WHAT THE TASK ASKS
Every record below must be retyped exactly, with the pictures left out.

STORED DATA
= Beginning of Section =
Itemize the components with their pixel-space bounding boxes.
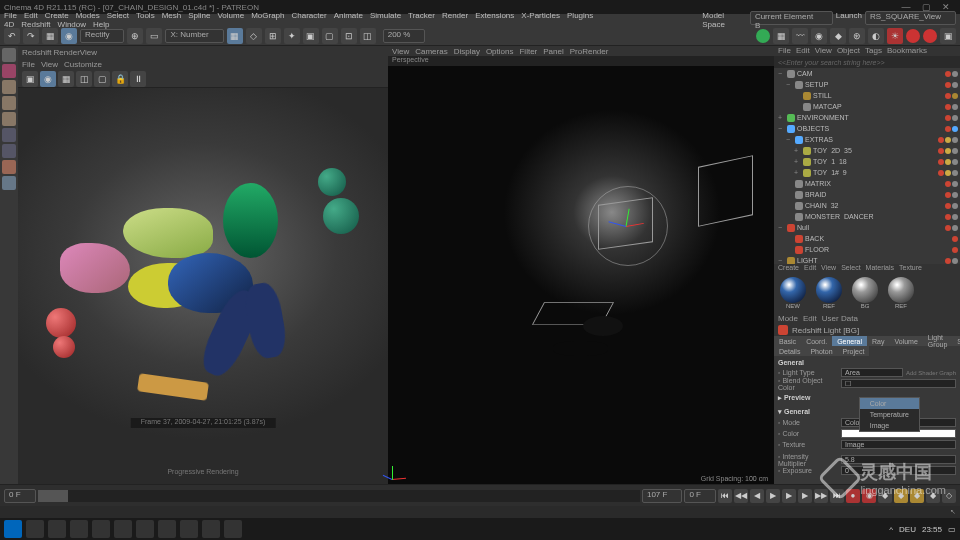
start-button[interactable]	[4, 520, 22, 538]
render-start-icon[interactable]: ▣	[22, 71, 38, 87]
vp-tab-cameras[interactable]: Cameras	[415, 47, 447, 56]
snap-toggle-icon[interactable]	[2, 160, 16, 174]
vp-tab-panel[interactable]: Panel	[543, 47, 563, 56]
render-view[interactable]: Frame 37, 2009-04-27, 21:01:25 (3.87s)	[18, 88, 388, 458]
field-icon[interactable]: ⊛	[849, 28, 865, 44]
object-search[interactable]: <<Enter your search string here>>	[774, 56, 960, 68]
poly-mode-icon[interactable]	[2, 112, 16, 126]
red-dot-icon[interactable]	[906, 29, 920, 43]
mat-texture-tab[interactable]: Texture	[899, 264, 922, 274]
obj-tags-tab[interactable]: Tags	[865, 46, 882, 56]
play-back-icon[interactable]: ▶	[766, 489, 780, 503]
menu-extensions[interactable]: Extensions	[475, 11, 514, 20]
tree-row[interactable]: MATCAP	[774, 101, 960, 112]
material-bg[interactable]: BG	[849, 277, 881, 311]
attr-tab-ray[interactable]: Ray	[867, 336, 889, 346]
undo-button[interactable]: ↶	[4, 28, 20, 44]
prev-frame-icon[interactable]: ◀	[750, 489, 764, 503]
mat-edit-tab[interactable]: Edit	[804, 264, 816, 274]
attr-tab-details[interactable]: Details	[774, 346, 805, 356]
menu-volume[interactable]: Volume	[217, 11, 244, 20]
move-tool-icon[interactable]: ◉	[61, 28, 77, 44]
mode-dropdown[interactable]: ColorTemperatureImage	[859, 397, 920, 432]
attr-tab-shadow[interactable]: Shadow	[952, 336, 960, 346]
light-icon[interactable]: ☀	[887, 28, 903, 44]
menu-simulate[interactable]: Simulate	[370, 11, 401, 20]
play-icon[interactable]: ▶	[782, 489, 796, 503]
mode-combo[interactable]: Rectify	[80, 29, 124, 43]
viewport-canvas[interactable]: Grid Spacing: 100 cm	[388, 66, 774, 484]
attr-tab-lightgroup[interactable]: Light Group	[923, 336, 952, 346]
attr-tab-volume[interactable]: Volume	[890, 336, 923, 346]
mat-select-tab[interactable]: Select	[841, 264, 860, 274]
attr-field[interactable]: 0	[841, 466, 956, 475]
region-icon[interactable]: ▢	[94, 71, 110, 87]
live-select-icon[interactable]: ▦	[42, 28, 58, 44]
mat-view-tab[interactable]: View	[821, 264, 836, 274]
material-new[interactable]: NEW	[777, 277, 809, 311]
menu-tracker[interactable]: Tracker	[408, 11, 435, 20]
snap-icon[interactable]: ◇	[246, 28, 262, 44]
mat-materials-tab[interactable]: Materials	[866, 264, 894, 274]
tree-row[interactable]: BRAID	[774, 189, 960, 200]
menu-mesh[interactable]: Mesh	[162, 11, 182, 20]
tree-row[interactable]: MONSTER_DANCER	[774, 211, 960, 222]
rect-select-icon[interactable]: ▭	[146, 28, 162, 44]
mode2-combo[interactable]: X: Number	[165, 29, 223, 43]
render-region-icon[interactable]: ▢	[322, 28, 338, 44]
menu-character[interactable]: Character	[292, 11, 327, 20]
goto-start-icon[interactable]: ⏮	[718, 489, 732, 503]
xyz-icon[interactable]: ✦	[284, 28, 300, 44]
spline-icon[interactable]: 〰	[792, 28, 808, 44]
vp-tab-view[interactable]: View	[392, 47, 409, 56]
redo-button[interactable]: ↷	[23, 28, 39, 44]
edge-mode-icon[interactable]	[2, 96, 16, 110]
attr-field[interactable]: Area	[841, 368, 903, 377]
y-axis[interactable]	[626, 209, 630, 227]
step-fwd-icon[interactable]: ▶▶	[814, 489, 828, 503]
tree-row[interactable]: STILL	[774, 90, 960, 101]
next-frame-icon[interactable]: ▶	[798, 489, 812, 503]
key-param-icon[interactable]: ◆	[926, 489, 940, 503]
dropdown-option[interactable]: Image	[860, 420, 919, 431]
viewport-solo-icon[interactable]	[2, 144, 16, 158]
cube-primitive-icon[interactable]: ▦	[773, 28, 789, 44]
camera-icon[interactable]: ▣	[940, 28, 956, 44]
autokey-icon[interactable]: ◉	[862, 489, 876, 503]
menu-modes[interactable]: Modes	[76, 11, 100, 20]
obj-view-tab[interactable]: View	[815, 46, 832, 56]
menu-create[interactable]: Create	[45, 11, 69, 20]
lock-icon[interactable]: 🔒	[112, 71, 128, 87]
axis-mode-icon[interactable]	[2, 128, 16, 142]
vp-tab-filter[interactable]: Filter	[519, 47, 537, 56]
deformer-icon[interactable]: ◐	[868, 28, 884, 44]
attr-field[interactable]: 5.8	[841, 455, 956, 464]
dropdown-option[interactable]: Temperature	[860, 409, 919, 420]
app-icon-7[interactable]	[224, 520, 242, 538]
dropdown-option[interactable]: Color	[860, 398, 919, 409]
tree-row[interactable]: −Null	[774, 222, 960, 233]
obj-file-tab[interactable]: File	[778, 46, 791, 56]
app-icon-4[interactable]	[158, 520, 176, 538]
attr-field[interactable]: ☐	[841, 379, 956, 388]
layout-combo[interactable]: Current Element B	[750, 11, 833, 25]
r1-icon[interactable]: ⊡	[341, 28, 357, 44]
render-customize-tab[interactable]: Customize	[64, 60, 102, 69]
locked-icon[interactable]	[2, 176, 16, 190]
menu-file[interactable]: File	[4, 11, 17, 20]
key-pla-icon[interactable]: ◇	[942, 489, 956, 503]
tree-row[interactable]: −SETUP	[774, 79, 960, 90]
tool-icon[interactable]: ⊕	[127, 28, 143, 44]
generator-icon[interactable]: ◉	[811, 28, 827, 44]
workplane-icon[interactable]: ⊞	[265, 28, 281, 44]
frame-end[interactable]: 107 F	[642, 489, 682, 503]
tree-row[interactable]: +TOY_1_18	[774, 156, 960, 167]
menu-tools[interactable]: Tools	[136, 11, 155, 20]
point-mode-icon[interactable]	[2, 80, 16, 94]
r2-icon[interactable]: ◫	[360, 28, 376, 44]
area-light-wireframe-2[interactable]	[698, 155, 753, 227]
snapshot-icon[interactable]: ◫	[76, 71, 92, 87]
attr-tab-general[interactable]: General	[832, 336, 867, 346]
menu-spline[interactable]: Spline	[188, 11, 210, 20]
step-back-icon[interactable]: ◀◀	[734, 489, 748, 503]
= End of Section =
ANSWER TO THIS PROBLEM
Itemize the components with their pixel-space bounding boxes.
start-button[interactable]	[4, 520, 22, 538]
render-start-icon[interactable]: ▣	[22, 71, 38, 87]
vp-tab-cameras[interactable]: Cameras	[415, 47, 447, 56]
snap-toggle-icon[interactable]	[2, 160, 16, 174]
vp-tab-panel[interactable]: Panel	[543, 47, 563, 56]
render-view[interactable]: Frame 37, 2009-04-27, 21:01:25 (3.87s)	[18, 88, 388, 458]
field-icon[interactable]: ⊛	[849, 28, 865, 44]
object-search[interactable]: <<Enter your search string here>>	[774, 56, 960, 68]
poly-mode-icon[interactable]	[2, 112, 16, 126]
red-dot-icon[interactable]	[906, 29, 920, 43]
mat-texture-tab[interactable]: Texture	[899, 264, 922, 274]
obj-tags-tab[interactable]: Tags	[865, 46, 882, 56]
play-back-icon[interactable]: ▶	[766, 489, 780, 503]
menu-extensions[interactable]: Extensions	[475, 11, 514, 20]
tree-row[interactable]: MATCAP	[774, 101, 960, 112]
material-bg[interactable]: BG	[849, 277, 881, 311]
attr-tab-ray[interactable]: Ray	[867, 336, 889, 346]
undo-button[interactable]: ↶	[4, 28, 20, 44]
prev-frame-icon[interactable]: ◀	[750, 489, 764, 503]
mat-edit-tab[interactable]: Edit	[804, 264, 816, 274]
attr-tab-details[interactable]: Details	[774, 346, 805, 356]
menu-volume[interactable]: Volume	[217, 11, 244, 20]
move-tool-icon[interactable]: ◉	[61, 28, 77, 44]
mode-dropdown[interactable]: ColorTemperatureImage	[859, 397, 920, 432]
attr-tab-shadow[interactable]: Shadow	[952, 336, 960, 346]
light-icon[interactable]: ☀	[887, 28, 903, 44]
menu-simulate[interactable]: Simulate	[370, 11, 401, 20]
play-icon[interactable]: ▶	[782, 489, 796, 503]
mode-combo[interactable]: Rectify	[80, 29, 124, 43]
viewport-canvas[interactable]: Grid Spacing: 100 cm	[388, 66, 774, 484]
attr-tab-lightgroup[interactable]: Light Group	[923, 336, 952, 346]
attr-tab-volume[interactable]: Volume	[890, 336, 923, 346]
mat-select-tab[interactable]: Select	[841, 264, 860, 274]
attr-field[interactable]: 0	[841, 466, 956, 475]
region-icon[interactable]: ▢	[94, 71, 110, 87]
live-select-icon[interactable]: ▦	[42, 28, 58, 44]
mat-view-tab[interactable]: View	[821, 264, 836, 274]
material-new[interactable]: NEW	[777, 277, 809, 311]
menu-tracker[interactable]: Tracker	[408, 11, 435, 20]
snap-icon[interactable]: ◇	[246, 28, 262, 44]
mat-materials-tab[interactable]: Materials	[866, 264, 894, 274]
tree-row[interactable]: BRAID	[774, 189, 960, 200]
menu-mesh[interactable]: Mesh	[162, 11, 182, 20]
tree-row[interactable]: MONSTER_DANCER	[774, 211, 960, 222]
rect-select-icon[interactable]: ▭	[146, 28, 162, 44]
mode2-combo[interactable]: X: Number	[165, 29, 223, 43]
render-region-icon[interactable]: ▢	[322, 28, 338, 44]
menu-character[interactable]: Character	[292, 11, 327, 20]
goto-start-icon[interactable]: ⏮	[718, 489, 732, 503]
xyz-icon[interactable]: ✦	[284, 28, 300, 44]
spline-icon[interactable]: 〰	[792, 28, 808, 44]
vp-tab-view[interactable]: View	[392, 47, 409, 56]
redo-button[interactable]: ↷	[23, 28, 39, 44]
edge-mode-icon[interactable]	[2, 96, 16, 110]
attr-field[interactable]: Area	[841, 368, 903, 377]
y-axis[interactable]	[626, 209, 630, 227]
step-fwd-icon[interactable]: ▶▶	[814, 489, 828, 503]
tree-row[interactable]: STILL	[774, 90, 960, 101]
next-frame-icon[interactable]: ▶	[798, 489, 812, 503]
key-param-icon[interactable]: ◆	[926, 489, 940, 503]
dropdown-option[interactable]: Image	[860, 420, 919, 431]
viewport-solo-icon[interactable]	[2, 144, 16, 158]
cube-primitive-icon[interactable]: ▦	[773, 28, 789, 44]
camera-icon[interactable]: ▣	[940, 28, 956, 44]
autokey-icon[interactable]: ◉	[862, 489, 876, 503]
menu-modes[interactable]: Modes	[76, 11, 100, 20]
obj-view-tab[interactable]: View	[815, 46, 832, 56]
menu-create[interactable]: Create	[45, 11, 69, 20]
lock-icon[interactable]: 🔒	[112, 71, 128, 87]
axis-mode-icon[interactable]	[2, 128, 16, 142]
vp-tab-filter[interactable]: Filter	[519, 47, 537, 56]
deformer-icon[interactable]: ◐	[868, 28, 884, 44]
attr-field[interactable]: 5.8	[841, 455, 956, 464]
dropdown-option[interactable]: Temperature	[860, 409, 919, 420]
app-icon-7[interactable]	[224, 520, 242, 538]
dropdown-option[interactable]: Color	[860, 398, 919, 409]
tree-row[interactable]: −Null	[774, 222, 960, 233]
obj-file-tab[interactable]: File	[778, 46, 791, 56]
app-icon-4[interactable]	[158, 520, 176, 538]
attr-field[interactable]: ☐	[841, 379, 956, 388]
layout-combo[interactable]: Current Element B	[750, 11, 833, 25]
r1-icon[interactable]: ⊡	[341, 28, 357, 44]
render-customize-tab[interactable]: Customize	[64, 60, 102, 69]
locked-icon[interactable]	[2, 176, 16, 190]
menu-file[interactable]: File	[4, 11, 17, 20]
key-pla-icon[interactable]: ◇	[942, 489, 956, 503]
tree-row[interactable]: −SETUP	[774, 79, 960, 90]
tool-icon[interactable]: ⊕	[127, 28, 143, 44]
generator-icon[interactable]: ◉	[811, 28, 827, 44]
workplane-icon[interactable]: ⊞	[265, 28, 281, 44]
frame-end[interactable]: 107 F	[642, 489, 682, 503]
tree-row[interactable]: +TOY_1_18	[774, 156, 960, 167]
menu-tools[interactable]: Tools	[136, 11, 155, 20]
point-mode-icon[interactable]	[2, 80, 16, 94]
r2-icon[interactable]: ◫	[360, 28, 376, 44]
area-light-wireframe-2[interactable]	[698, 155, 753, 227]
snapshot-icon[interactable]: ◫	[76, 71, 92, 87]
attr-tab-general[interactable]: General	[832, 336, 867, 346]
menu-spline[interactable]: Spline	[188, 11, 210, 20]
step-back-icon[interactable]: ◀◀	[734, 489, 748, 503]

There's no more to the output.